JCCNetwork.id-Tim nasional U-22 Indonesia dipastikan gagal melaju ke semifinal SEA Games 2025 Thailand, hasil yang dinilai mengejutkan oleh Ketua Badan Tim Nasional (BTN) Sumardji. Ia menyebut performa Garuda Muda berada jauh di bawah ekspektasi meski persiapan dinilai maksimal. Indonesia tersingkir pada fase grup setelah menelan kekalahan 0-1 dari Filipina dan gagal meraih kemenangan dengan selisih gol yang dibutuhkan saat menghadapi Myanmar.
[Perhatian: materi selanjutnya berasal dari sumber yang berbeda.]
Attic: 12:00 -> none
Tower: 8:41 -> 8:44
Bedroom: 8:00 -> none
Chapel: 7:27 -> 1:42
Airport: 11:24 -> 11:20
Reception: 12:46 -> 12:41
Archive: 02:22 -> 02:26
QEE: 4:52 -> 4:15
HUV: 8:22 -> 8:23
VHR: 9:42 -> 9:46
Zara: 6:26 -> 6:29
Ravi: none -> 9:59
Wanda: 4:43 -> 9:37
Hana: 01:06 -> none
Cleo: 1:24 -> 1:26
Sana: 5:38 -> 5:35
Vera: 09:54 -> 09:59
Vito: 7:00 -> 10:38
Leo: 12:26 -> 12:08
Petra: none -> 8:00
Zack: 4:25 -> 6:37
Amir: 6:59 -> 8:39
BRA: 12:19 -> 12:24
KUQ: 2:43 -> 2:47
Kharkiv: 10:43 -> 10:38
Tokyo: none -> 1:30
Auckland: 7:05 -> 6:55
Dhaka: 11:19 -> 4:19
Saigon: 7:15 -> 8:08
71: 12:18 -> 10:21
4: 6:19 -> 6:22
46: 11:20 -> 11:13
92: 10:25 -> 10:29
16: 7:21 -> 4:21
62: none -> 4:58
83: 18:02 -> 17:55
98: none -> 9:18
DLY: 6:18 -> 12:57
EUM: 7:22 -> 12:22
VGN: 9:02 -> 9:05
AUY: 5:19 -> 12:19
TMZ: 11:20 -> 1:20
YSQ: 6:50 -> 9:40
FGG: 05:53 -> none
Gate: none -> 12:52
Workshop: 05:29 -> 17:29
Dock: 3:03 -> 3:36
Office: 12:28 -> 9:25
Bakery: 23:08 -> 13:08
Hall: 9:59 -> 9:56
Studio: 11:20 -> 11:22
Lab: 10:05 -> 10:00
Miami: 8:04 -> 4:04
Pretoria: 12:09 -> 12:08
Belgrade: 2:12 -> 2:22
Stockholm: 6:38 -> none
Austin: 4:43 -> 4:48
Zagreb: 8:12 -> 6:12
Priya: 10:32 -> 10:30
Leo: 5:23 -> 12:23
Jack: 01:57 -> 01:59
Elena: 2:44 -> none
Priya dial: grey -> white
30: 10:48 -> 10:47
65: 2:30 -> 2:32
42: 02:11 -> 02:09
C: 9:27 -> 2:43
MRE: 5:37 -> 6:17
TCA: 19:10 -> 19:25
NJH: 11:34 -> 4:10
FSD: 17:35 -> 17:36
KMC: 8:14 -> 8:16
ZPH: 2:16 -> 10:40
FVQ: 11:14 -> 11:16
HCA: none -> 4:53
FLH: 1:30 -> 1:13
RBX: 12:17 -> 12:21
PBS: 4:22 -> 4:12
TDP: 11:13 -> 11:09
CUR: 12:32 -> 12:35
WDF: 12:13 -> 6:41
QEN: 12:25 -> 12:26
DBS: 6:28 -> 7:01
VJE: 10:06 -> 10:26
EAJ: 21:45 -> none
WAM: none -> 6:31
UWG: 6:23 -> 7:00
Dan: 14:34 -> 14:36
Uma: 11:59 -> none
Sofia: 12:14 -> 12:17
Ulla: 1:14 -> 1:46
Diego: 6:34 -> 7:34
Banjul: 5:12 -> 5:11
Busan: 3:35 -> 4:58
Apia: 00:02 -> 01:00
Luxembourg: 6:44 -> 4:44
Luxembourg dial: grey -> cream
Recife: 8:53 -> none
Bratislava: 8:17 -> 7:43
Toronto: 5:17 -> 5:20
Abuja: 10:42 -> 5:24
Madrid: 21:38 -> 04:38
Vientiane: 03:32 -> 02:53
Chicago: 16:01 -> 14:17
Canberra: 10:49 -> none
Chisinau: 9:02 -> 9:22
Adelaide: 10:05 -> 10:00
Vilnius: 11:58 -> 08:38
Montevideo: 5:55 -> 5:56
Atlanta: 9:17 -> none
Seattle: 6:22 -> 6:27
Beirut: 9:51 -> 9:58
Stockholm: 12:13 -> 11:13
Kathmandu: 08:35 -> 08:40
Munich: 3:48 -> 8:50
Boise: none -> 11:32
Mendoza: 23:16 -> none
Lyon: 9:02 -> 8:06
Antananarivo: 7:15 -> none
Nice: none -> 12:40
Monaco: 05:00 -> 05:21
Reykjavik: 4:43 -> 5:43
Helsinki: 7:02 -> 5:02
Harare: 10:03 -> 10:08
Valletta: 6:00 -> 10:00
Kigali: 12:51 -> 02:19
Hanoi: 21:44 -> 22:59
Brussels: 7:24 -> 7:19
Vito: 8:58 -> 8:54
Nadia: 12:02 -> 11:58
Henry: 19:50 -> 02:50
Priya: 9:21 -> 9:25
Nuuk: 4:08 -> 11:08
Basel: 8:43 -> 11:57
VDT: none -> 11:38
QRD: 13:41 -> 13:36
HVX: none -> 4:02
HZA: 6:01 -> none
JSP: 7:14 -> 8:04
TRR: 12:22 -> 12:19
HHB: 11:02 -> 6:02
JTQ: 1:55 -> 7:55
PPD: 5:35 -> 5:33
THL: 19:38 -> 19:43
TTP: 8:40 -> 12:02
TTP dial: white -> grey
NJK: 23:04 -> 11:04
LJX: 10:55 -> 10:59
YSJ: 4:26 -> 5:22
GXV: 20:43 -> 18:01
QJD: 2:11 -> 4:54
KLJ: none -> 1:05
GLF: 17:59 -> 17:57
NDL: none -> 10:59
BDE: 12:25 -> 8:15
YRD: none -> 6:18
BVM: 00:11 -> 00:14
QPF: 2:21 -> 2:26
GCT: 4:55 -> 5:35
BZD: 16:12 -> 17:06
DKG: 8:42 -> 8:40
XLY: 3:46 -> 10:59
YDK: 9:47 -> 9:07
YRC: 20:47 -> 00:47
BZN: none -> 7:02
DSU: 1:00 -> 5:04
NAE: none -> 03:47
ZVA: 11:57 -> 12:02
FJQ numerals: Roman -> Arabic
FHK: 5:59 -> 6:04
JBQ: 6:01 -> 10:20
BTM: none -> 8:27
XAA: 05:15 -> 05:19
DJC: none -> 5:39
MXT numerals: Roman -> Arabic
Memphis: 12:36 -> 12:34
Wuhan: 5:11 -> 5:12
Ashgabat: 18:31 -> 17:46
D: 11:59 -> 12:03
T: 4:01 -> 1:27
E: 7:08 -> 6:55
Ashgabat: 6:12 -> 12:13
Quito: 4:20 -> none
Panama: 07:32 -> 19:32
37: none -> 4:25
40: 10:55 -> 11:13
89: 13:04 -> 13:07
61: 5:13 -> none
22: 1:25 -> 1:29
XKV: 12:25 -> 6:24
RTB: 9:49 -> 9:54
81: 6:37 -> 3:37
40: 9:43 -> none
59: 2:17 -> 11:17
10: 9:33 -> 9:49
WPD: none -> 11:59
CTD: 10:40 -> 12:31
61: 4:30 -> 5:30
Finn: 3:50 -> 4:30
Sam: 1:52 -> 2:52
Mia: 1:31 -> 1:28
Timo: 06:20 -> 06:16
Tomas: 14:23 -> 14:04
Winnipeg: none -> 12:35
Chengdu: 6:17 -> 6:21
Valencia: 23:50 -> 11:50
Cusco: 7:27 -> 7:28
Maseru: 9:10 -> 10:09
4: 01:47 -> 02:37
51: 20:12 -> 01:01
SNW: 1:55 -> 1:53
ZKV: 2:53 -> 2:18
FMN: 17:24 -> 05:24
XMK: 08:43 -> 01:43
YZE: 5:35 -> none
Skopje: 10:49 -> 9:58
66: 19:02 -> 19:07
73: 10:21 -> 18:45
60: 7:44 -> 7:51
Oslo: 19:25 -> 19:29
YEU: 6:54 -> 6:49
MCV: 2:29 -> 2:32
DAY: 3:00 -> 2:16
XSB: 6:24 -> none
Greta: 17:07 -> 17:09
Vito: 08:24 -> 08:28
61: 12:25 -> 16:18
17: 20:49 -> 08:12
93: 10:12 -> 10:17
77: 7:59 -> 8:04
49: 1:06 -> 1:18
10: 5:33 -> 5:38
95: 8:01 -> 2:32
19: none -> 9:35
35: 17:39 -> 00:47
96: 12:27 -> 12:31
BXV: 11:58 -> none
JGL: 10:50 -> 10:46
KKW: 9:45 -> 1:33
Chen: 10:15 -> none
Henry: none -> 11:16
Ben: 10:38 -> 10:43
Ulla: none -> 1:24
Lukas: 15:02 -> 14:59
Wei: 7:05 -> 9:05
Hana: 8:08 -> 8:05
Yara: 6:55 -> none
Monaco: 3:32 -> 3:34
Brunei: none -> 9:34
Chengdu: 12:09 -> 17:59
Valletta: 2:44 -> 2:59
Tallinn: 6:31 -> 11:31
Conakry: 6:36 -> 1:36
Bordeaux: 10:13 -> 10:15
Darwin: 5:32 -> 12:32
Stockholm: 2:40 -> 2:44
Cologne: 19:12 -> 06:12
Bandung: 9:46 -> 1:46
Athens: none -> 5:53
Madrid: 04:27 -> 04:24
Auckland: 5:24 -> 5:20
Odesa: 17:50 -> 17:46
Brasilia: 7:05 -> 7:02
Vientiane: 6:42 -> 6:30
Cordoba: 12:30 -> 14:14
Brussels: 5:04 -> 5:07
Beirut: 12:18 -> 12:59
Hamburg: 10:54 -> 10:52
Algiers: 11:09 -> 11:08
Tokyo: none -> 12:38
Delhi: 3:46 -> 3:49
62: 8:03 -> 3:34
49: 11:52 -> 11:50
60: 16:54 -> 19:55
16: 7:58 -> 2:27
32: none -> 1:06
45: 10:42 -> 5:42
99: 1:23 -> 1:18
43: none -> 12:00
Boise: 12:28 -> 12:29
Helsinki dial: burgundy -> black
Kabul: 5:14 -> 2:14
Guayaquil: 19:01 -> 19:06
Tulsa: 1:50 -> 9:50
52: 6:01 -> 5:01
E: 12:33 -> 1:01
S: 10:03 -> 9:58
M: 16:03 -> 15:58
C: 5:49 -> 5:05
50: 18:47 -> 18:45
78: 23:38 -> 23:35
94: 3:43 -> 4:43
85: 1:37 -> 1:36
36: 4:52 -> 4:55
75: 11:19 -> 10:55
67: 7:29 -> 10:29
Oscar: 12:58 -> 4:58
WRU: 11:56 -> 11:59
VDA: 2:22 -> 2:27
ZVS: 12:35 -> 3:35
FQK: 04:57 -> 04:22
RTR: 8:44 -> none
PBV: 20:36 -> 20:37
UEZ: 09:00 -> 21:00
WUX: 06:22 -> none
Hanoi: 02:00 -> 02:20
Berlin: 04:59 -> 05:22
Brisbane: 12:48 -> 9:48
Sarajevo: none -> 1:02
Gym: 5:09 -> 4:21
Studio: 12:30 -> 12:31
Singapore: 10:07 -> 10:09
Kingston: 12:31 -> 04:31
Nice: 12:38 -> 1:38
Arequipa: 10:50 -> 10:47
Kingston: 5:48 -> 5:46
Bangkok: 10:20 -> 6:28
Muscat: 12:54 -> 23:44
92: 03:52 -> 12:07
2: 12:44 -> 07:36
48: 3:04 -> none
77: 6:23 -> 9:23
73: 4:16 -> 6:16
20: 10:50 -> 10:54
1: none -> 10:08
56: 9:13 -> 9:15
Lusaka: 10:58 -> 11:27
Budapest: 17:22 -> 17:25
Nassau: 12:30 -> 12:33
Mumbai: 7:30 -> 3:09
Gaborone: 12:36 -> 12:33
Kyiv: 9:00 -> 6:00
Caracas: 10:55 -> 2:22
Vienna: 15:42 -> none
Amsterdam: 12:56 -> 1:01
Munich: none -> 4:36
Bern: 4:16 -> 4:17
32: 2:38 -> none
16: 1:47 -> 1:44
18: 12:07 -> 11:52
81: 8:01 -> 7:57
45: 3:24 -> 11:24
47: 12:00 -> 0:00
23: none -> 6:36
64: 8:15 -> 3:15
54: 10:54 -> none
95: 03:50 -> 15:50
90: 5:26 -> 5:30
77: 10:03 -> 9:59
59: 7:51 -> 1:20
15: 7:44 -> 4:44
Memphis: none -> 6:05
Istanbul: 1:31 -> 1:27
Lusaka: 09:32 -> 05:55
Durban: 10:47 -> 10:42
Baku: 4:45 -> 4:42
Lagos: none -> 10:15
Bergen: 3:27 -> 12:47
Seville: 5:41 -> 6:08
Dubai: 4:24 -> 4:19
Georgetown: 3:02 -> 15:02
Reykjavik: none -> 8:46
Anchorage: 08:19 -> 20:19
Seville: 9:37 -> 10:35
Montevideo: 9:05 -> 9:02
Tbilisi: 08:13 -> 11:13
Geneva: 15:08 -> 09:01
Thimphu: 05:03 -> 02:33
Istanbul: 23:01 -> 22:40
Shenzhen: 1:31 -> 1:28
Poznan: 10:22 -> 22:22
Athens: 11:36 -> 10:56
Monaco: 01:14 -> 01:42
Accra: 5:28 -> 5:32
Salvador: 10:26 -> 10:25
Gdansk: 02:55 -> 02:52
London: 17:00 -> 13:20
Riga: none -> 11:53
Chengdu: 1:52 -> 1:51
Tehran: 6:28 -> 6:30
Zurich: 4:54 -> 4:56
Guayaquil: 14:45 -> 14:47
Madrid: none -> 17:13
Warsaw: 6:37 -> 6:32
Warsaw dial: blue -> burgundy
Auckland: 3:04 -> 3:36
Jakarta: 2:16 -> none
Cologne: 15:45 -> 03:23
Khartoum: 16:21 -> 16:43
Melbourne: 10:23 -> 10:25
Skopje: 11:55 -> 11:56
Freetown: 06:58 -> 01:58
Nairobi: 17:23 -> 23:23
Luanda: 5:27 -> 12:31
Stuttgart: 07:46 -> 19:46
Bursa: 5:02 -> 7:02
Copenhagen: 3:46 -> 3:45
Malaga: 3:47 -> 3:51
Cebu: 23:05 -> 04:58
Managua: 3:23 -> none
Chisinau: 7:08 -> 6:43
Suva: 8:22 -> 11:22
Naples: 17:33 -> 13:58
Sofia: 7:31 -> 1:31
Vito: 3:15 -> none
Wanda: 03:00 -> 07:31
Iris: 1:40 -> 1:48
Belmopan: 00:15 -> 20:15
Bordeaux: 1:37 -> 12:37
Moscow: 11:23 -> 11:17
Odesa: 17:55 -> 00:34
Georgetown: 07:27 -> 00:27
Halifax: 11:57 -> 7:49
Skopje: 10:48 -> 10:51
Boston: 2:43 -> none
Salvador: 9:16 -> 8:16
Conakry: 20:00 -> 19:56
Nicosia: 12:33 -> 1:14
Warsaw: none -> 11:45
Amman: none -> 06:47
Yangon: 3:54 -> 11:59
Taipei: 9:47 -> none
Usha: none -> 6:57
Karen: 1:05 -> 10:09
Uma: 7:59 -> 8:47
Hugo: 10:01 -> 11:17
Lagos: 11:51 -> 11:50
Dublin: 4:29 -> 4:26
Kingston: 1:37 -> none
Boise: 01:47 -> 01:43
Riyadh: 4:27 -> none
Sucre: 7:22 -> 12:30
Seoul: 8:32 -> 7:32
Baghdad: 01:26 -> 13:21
Kekalahan dari Filipina menjadi yang pertama bagi timnas U-22 Indonesia atas lawan tersebut sepanjang keikutsertaan di SEA Games.
“Saya sendiri jujur saja, ini tim yang paling sulit, paling susah, dan paling tidak masuk akal ya di SEA Games ini,” kata Sumardji pada jumpa pers di Menara Mandiri II, Jakarta, Selasa (17/12/2025).
Sumardji menegaskan, dari sisi persiapan, tim asuhan Indra Sjafri telah menjalani program yang lebih matang dibanding edisi sebelumnya.
Garuda Muda melakoni empat laga uji coba internasional, termasuk menghadapi India U-23 dan Mali U-22, serta tiba lebih awal di Chiang Mai sebelum turnamen dimulai.
Selain itu, kompetisi BRI Super League 2025/2026 juga diliburkan selama SEA Games berlangsung sebagai bentuk dukungan penuh terhadap tim nasional yang berstatus juara bertahan sejak meraih emas pada edisi 2023 di Kamboja.
“Yang saya juga heran, kualitas para pemain yan kita bawa ini luar biasa. yang dulu-dulu dikatakan diaspora tidak ikut serta, sekarang ini ikut (Ivar Jenner, Mauro Zijlstra, Dion Markx). Kurang apa coba kami mempersiapkan itu semua. Dalam hati dan feeling saya di awal, mestinya baik, paling tidak bisa final,” kata Sumardji.
“Makanya ketika hasilnya, menurut saya, keberuntungan menjauh sekali, ini juga bingung saya. Makanya sempat viral saya termenung, saya terkaget-kaget memang, menurut saya aneh. Saya sudah biasa bawa tim, bukan saya mengecilkan, selama ini di Asia Tenggara saya bawa tim lawan Fulipina belum pernah kalah,” tambah dia.
Skuad Indonesia kali ini turut diperkuat sejumlah pemain diaspora seperti Ivar Jenner, Mauro Zijlstra, dan Dion Markx, yang sebelumnya kerap absen pada turnamen multievent. Dengan komposisi tersebut, BTN menargetkan setidaknya lolos ke partai final.
Namun hasil di lapangan tidak sesuai harapan.
Kegagalan ini mengakhiri catatan positif Indonesia yang selalu menembus semifinal dalam tujuh edisi terakhir SEA Games.
Terakhir kali Garuda Muda tersingkir di fase grup terjadi pada SEA Games 2009, saat Indonesia finis sebagai juru kunci grup.
Sebagai tindak lanjut, PSSI resmi mengakhiri kerja sama dengan Indra Sjafri sebagai pelatih timnas U-22.
Penghentian tersebut juga mencakup perannya di struktur PSSI sebagai bagian dari tim Direktur Teknik di bawah pimpinan Alexander Zwiers.